I primi sei mesi del 2026 consegnano un quadro sempre più critico per l’agricoltura piemontese e valdostana. A lanciare l’allarme è Gabriele Carenini, presidente regionale di Cia Agricoltori Italiani Piemonte e Valle d’Aosta, che denuncia una situazione economica sempre più difficile per le aziende agricole, schiacciate dall’aumento dei costi di produzione e da prezzi di mercato incapaci di garantire margini adeguati.
Secondo l’organizzazione agricola, i segnali di sofferenza coinvolgono alcuni dei comparti più rappresentativi del territorio, dal latte al vino, passando per riso e cereali. Settori che stanno affrontando una fase di forte instabilità economica, con ripercussioni dirette sulla sostenibilità delle imprese e sulla tenuta dell’intera filiera agroalimentare.
«Dopo i primi sei mesi dell’annata agricola registriamo una situazione di grande difficoltà in diversi settori strategici del comparto primario - afferma Carenini. - Le aziende stanno subendo una pressione economica sempre più pesante che rischia di compromettere la sostenibilità stessa delle attività agricole».
Costi di produzione in crescita, redditività sempre più ridotta
A pesare sui bilanci delle imprese agricole è soprattutto la continua crescita dei costi di produzione. Materie prime, energia e carburanti continuano infatti a incidere in modo significativo sui conti aziendali, mentre i prezzi riconosciuti ai produttori restano fermi o, in alcuni casi, mostrano addirittura segnali di arretramento.
Una dinamica che, secondo Cia, sta progressivamente erodendo la capacità delle aziende di generare reddito e programmare investimenti.
«I costi continuano a crescere mentre i prezzi riconosciuti ai produttori rimangono stagnanti o in regressione - sottolinea Carenini. - In queste condizioni diventa impossibile garantire redditività alle imprese. Oggi molti agricoltori lavorano senza avere un reale ritorno economico, nonostante investimenti, sacrifici e qualità delle produzioni».
Rischio desertificazione economica nelle campagne
La preoccupazione non riguarda soltanto il presente. La crisi dei margini rischia infatti di produrre effetti strutturali sul sistema agricolo regionale, scoraggiando investimenti, ricambio generazionale e innovazione. Un fenomeno che potrebbe tradursi in una progressiva perdita di competitività per uno dei settori chiave dell’economia piemontese.

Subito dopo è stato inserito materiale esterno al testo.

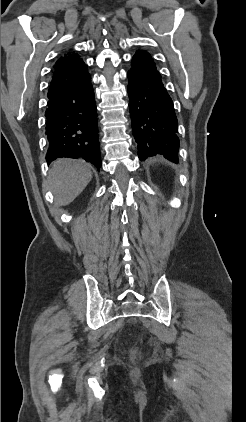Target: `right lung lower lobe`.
<instances>
[{
    "instance_id": "98d812e1",
    "label": "right lung lower lobe",
    "mask_w": 246,
    "mask_h": 422,
    "mask_svg": "<svg viewBox=\"0 0 246 422\" xmlns=\"http://www.w3.org/2000/svg\"><path fill=\"white\" fill-rule=\"evenodd\" d=\"M91 76L48 94V164L57 158H81L101 167L97 112Z\"/></svg>"
}]
</instances>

Per il presidente di Cia Piemonte e Valle d’Aosta è necessario superare la logica degli interventi emergenziali e affrontare il problema con una strategia complessiva.
«Occorre affrontare il problema in modo organico e strutturale, evitando interventi frammentari o limitati ai singoli comparti. La crisi riguarda l’intero sistema agricolo e richiede una risposta condivisa e tempestiva».

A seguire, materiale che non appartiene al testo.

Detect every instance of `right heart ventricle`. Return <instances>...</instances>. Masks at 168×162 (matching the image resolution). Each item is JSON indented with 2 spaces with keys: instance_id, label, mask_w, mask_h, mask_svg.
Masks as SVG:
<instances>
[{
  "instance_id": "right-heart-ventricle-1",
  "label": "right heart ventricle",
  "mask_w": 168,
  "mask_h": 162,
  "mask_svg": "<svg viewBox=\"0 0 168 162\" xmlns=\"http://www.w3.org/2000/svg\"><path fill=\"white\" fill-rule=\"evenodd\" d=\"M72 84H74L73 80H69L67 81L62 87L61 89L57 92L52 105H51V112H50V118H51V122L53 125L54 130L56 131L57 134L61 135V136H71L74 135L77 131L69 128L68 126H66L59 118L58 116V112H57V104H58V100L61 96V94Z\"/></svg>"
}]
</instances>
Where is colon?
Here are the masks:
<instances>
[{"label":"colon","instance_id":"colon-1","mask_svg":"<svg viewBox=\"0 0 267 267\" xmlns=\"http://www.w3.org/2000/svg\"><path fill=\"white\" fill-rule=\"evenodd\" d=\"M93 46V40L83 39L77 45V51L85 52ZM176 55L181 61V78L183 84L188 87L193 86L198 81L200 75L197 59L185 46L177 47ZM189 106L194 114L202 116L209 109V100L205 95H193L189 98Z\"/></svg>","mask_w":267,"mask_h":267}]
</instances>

Confronto permanente con GDO ed esperti
Da qui l’appello rivolto alla Regione Piemonte, alle istituzioni e alle organizzazioni di rappresentanza affinché venga attivato in tempi rapidi un tavolo permanente di confronto capace di coinvolgere tutti gli attori della filiera.

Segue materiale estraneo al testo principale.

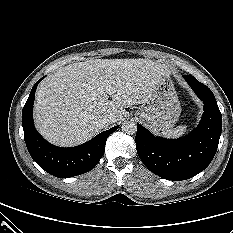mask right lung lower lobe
Wrapping results in <instances>:
<instances>
[{"instance_id":"obj_1","label":"right lung lower lobe","mask_w":233,"mask_h":233,"mask_svg":"<svg viewBox=\"0 0 233 233\" xmlns=\"http://www.w3.org/2000/svg\"><path fill=\"white\" fill-rule=\"evenodd\" d=\"M38 80L23 107L22 125L24 139L32 159L49 174L68 178L90 171L105 152L108 136L118 126L101 132L90 141L70 148H61L47 142L35 129L33 123V104Z\"/></svg>"}]
</instances>
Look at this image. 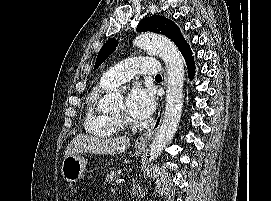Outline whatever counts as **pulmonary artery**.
<instances>
[{"label": "pulmonary artery", "mask_w": 271, "mask_h": 201, "mask_svg": "<svg viewBox=\"0 0 271 201\" xmlns=\"http://www.w3.org/2000/svg\"><path fill=\"white\" fill-rule=\"evenodd\" d=\"M160 72V65L153 57H133L123 60L109 69L101 78L103 87H114L129 81L136 74L156 75Z\"/></svg>", "instance_id": "pulmonary-artery-1"}]
</instances>
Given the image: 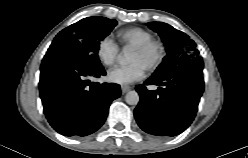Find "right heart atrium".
<instances>
[{"label": "right heart atrium", "instance_id": "obj_1", "mask_svg": "<svg viewBox=\"0 0 248 158\" xmlns=\"http://www.w3.org/2000/svg\"><path fill=\"white\" fill-rule=\"evenodd\" d=\"M96 52L105 67L113 66L119 57V47L108 37L98 42Z\"/></svg>", "mask_w": 248, "mask_h": 158}]
</instances>
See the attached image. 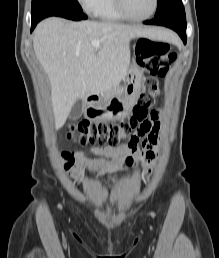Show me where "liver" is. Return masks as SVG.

Tra i soggetti chiamati a partecipare, Cia indica esplicitamente la Grande distribuzione organizzata, considerata un interlocutore strategico nella formazione dei prezzi e nella redistribuzione del valore lungo la catena agroalimentare.
«Chiediamo alla Regione Piemonte di attivare immediatamente un tavolo di confronto coinvolgendo anche esperti esterni e la Grande distribuzione organizzata - conclude Carenini. - Servono indicazioni urgenti, misure efficaci e una visione di prospettiva per restituire fiducia agli operatori del settore e garantire un futuro all’agricoltura del nostro territorio».
La richiesta arriva in una fase particolarmente delicata per il comparto agricolo regionale, che continua a rappresentare uno dei pilastri economici del Piemonte ma che oggi si trova a fare i conti con una crescente compressione dei margini e con l'incertezza dei mercati. Una situazione che, senza interventi condivisi e tempestivi, rischia di trasformarsi in una vera emergenza economica per migliaia di aziende agricole.